The new Visitor Center will have educational exhibits meant to showcase the outdoor experience, which at this moment is one of bumpers and backhoes. Does nature really need us to showcase it?

Bob Taylor, field manager for Red Rock Canyon and Sloan Canyon conservation areas, assures me that this is the best way to protect the area.

“The old adage is, ‘If you build it, they will come.’ But it’s also true that if you don’t build it, they’ll still come,” Taylor says. “Our concern is the city has grown, and we have not had the ability to keep up.”

By building educational exhibits, he says, they hope to teach stewardship to the millions of tourists who pack in picnics and footballs and the occasional can of spray paint to deface the rocks. “We want to try to instill an environmental ethic for the Mojave Desert and not just Red Rock,” he says.

And realistically, I see the point. But in recalling years when I hiked quietly, alone, on marked trails here, taking nothing in and leaving nothing behind, I lean toward a more extreme idea. Why not close the loop to cars and run in a tram with visitors, limiting what they can carry in and controlling the overall amount of visitors?

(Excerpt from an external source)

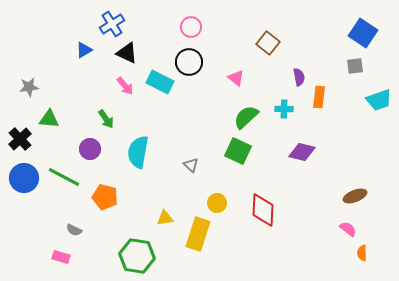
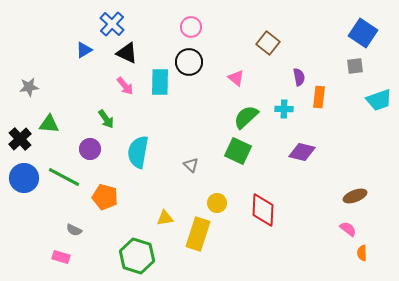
blue cross: rotated 15 degrees counterclockwise
cyan rectangle: rotated 64 degrees clockwise
green triangle: moved 5 px down
green hexagon: rotated 8 degrees clockwise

Taylor says there was a study about doing just that in 2001 and the outcome was that “yes, we need it, but the economics ...”

The tram start-up is expensive, and the capital improvement for parking to board the tram would require a 7.2-acre parking lot, plus a place to store and service the tram. Still, Taylor says, “We’re looking at all of that right now.”

Until then, however, the plan is to build and educate. In fact, when U.S. Interior Secretary Dirk Kempthorne spoke at the groundbreaking ceremony for the federally funded exhibit center last spring, he was quoted in the Review-Journal saying, “We need to make sure that our children are connected with nature ... There’s a term that is used, which is ‘nature deficit disorder.’”

There’s another term that’s used: bullshit.

The irony of preserving nature by building in the middle of it can’t be ignored. Repaving and accommodating more visitors seems like less of a good idea than building a sturdy gate with a “No Motorized Vehicles” sign. We could bike and hike in, and let nature deficit disorder cure itself.